If Venezuela’s government defaults on its debt payments – an increasingly likely scenario – Rosneft likely will be one of the entities at the front of the queue as a creditor because of its large collateral stake in U.S.-based Citgo, according to a confidential independent analysis of its debt commissioned by an investment fund and seen by Reuters.

Representatives of Citgo, PDVSA’S largest foreign asset, did not respond to requests for comment.

GUNS FOR OIL

Rosneft’s involvement in Venezuela can be traced back to a $4 billion arms-for-oil deal in 2006 that cemented the bond between the governments of Chavez and Putin. Chavez, a former military officer, signed the deal himself in Moscow.

Shunned by the United States – which since 2006 has refused to supply spare parts for Venezuela’s fleet of U.S.-built F-16 fighter jets – Chavez bought Russian Sukhoi fighter jets, helicopters, tanks and guns from Putin.

Top executives from Rosneft and PDVSA were later involved in negotiations related to the military purchases because Rosneft was the Russian entity receiving the Venezuelan oil cargoes used to pay for a portion of the weapons, the top Venezuelan government official told Reuters.

They included Rosneft President Igor Sechin, a powerful long-time advisor and deputy to Putin. Sechin is a trained linguist who began his career as a military interpreter and has a passion for the history of Latin America’s revolutionaries, according to two people who worked with him.

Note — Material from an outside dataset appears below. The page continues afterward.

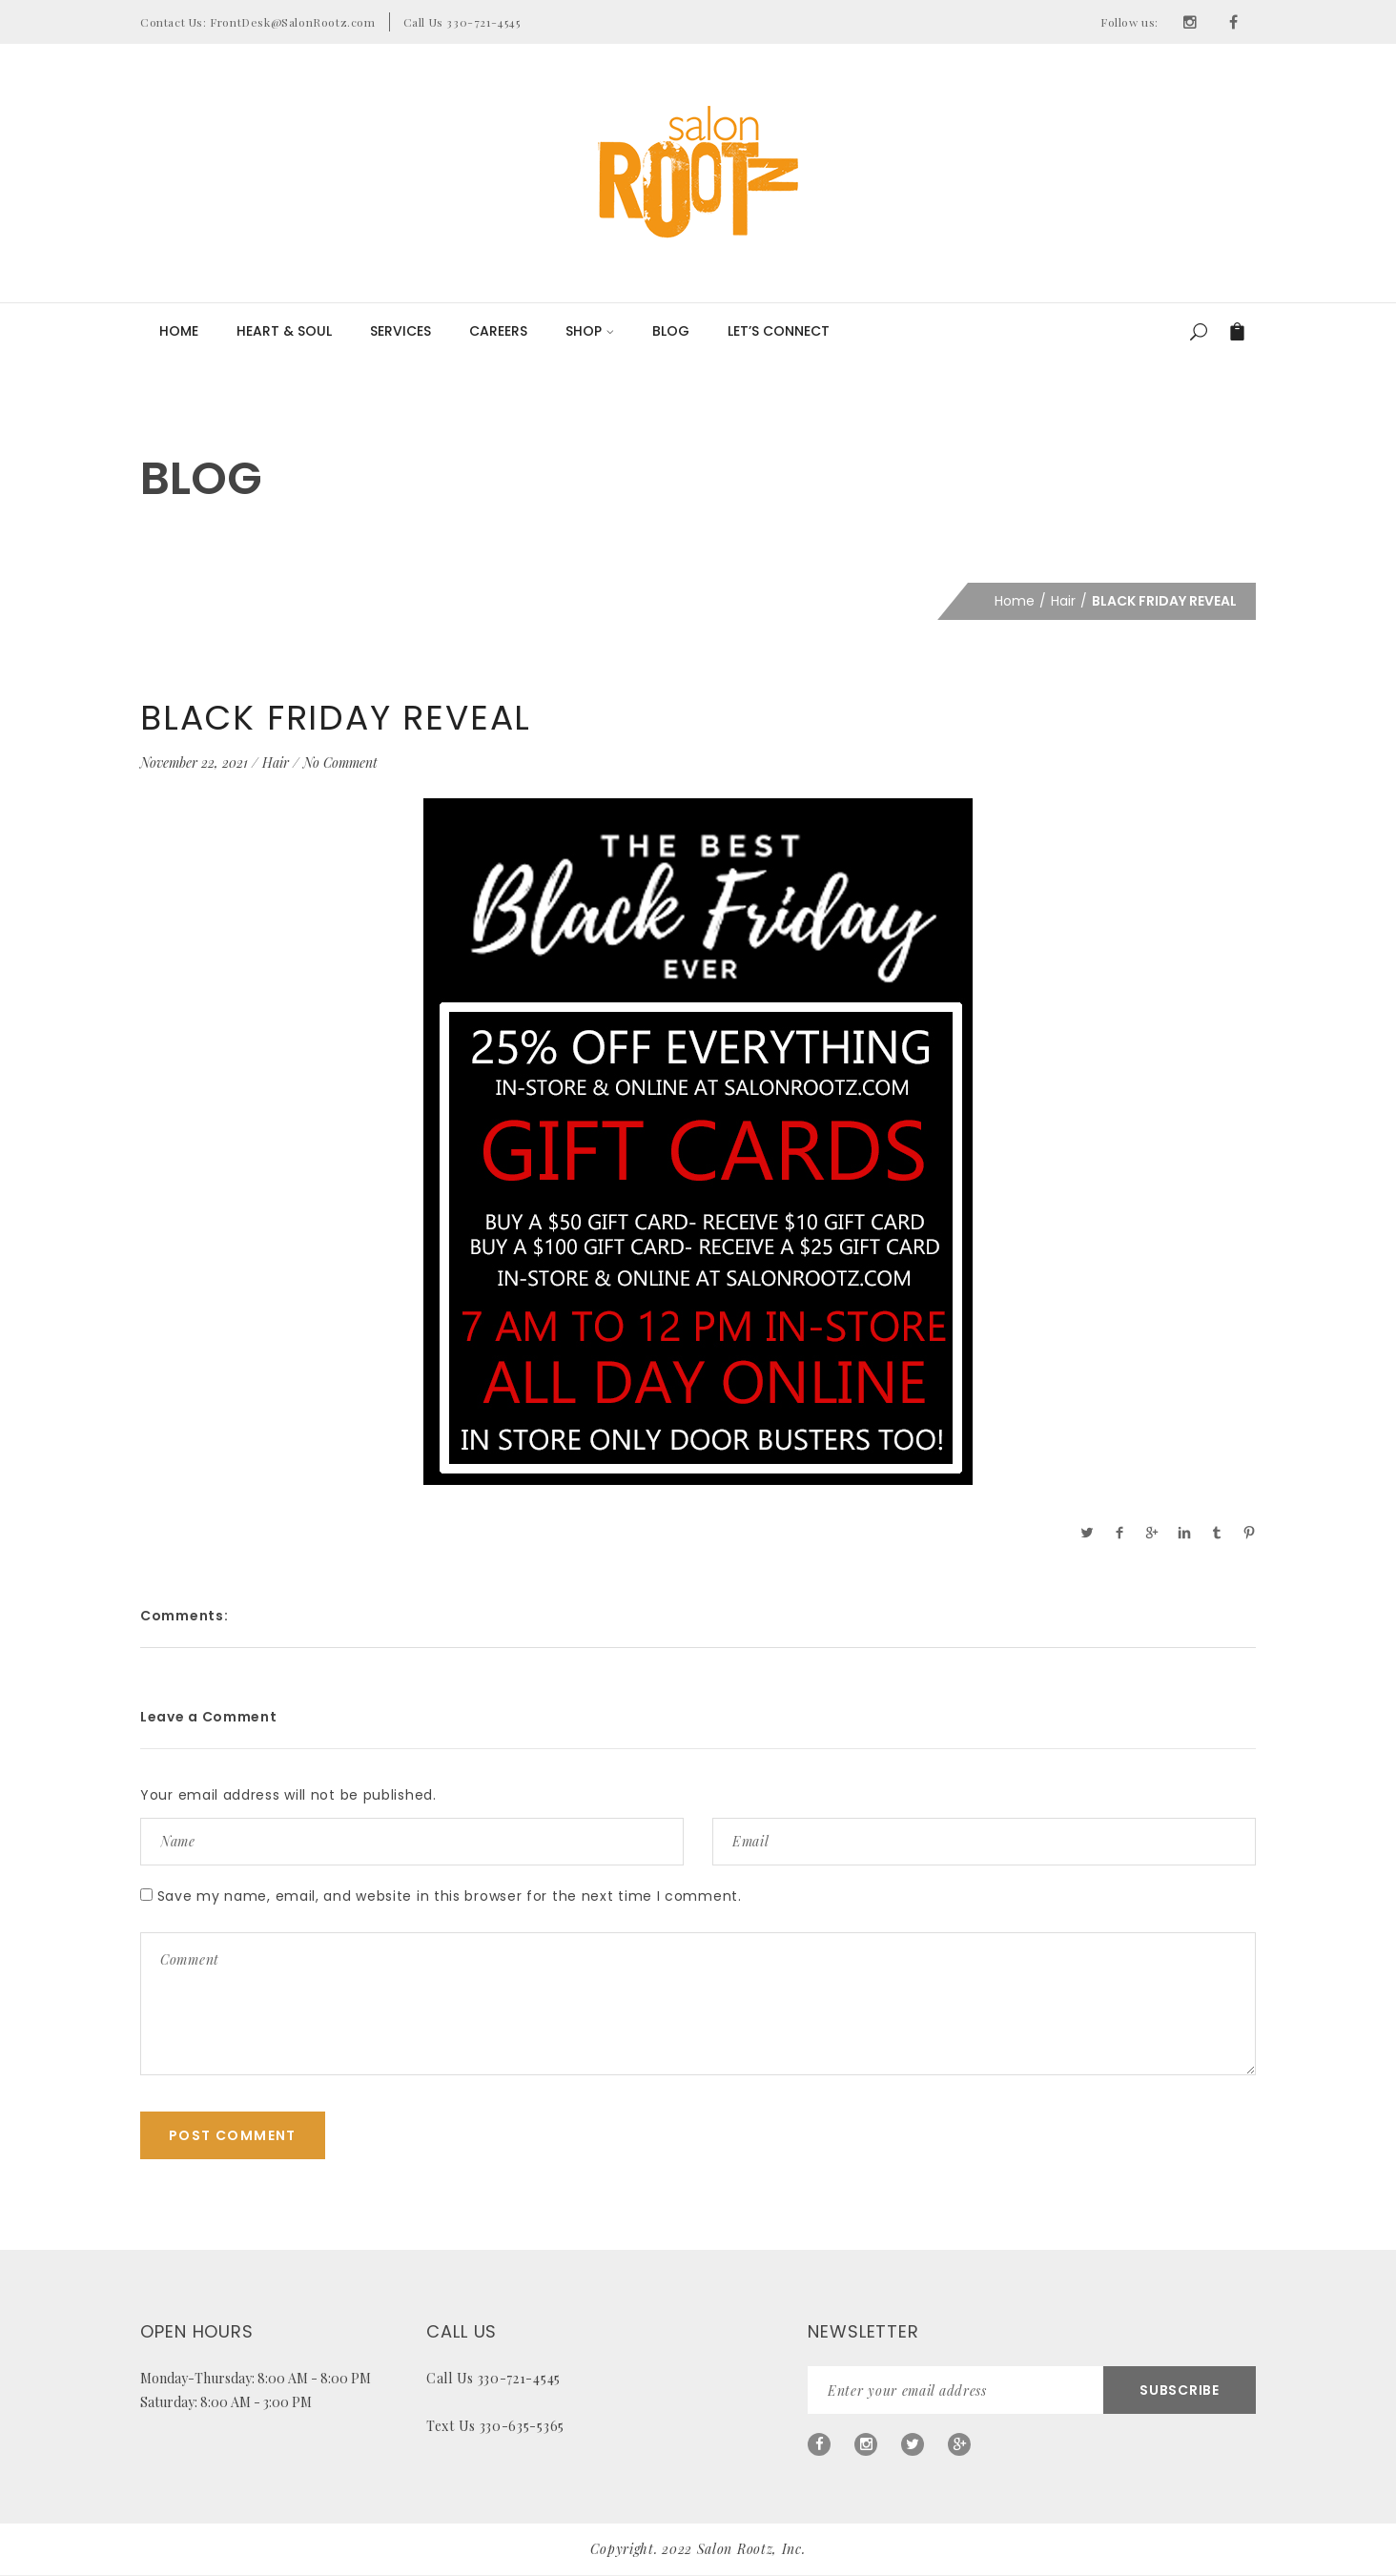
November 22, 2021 (194, 762)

He had a direct line into Chavez until the former president’s death in 2013, the Venezuelan official told Reuters. Sechin has maintained close ties with Maduro and the two meet regularly, the official said.

Speaking to reporters in at a hydroelectric plant in Russia last week, Sechin called Rosneft’s growing investments in Venezuela an obvious and essential play.

“This is a country with the world’s hydrocarbon reserves,” he said, referring to a central component of oil and natural gas. “Any energy company should aim to work in this country … No one could force us from there.”

Russia was swift to defend Maduro’s government from international criticism after the Supreme Court moved to nullify congress, with Moscow issuing a statement saying foreign governments should not meddle in Venezuelan domestic politics.

Sechin was Maduro’s guest of honor at a ceremony last October to unveil a Russian-made granite statue of Chavez erected in the late president’s hometown of Sabaneta.

In the sweltering heat, a Russian choir dressed in black sang the Venezuelan anthem in heavily accented Spanish before Sechin addressed the crowds of mostly red-shirted Socialist Party supporters.

“Thank you for trusting us,” Sechin told the crowd in Spanish during the speech, broadcast on Venezuelan state television. “Russia and Venezuela, together forever!”